GPL as an evaluation license

GPL as an evaluation license

Aviad Mandel aviad.mandel at gmail.com
Sun Apr 10 21:45:30 IDT 2011


On Sun, Apr 10, 2011 at 8:28 PM, Oleg Goldshmidt <pub at goldshmidt.org> wrote:

>
> This looks to me (reminder: IANAL) as a rather simplistic attempt to
> circumvent GPL. I cannot believe that this trick is legal.
>

I'm likewise skeptic. But if this is illegal, and I don't understand why,
then there's still an important lesson to learn.


>
> Typically, however, the B part will contain pieces that use the A
> library - without those pieces the library will not be needed. The
> rest is a legal (copyright) question: does this make B a "derivative
> work"?
>

My question is: Does it matter? Business B owns the B part, so it doesn't
need any permission to distribute the code. No copyright infringement, no
need for license.

In the wildest scenario, you could claim that the names of the API functions
are copyrighted. So make a wrapper, release it under GPL. Now you own the
rights for the new API function names as well.

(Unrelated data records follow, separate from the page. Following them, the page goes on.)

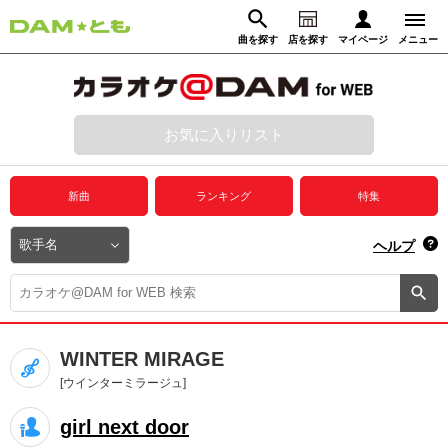
曲を探す
店を探す
マイページ
メニュー
ログイン
マイページ
お気に入りリスト
動画からさがす
録音からさがす
プレミアムサービス
新曲
ランキング
特集
DAM★とも動画
閉じる
ヘルプ
DAM★とも録音
カラオケ＠DAM
WINTER MIRAGE
ユーザー検索
[ウインターミラージュ]
girl next door
キャンペーン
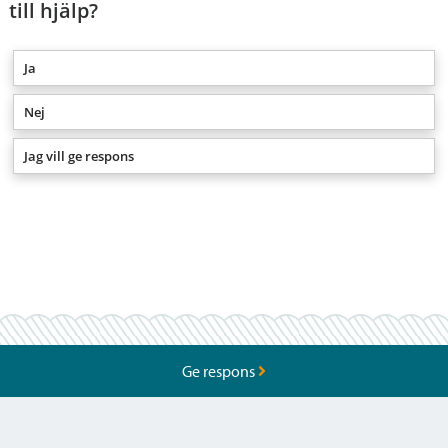
till hjälp?
Ja
Nej
Jag vill ge respons
Ge respons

Part A can be distributed anyhow as sources, so there's no problem here
either. Nobody could claim that there's a problem distributing GPLed sources
alongside with anything.

So where's the catch? Can a compilation be seen as a copyright infringement?
After all, strings from the sources are copied to the binary, for example.
Or is there any EULA-style restriction I'm not aware of? The binary must not
be copied further of course, but who cares at this point?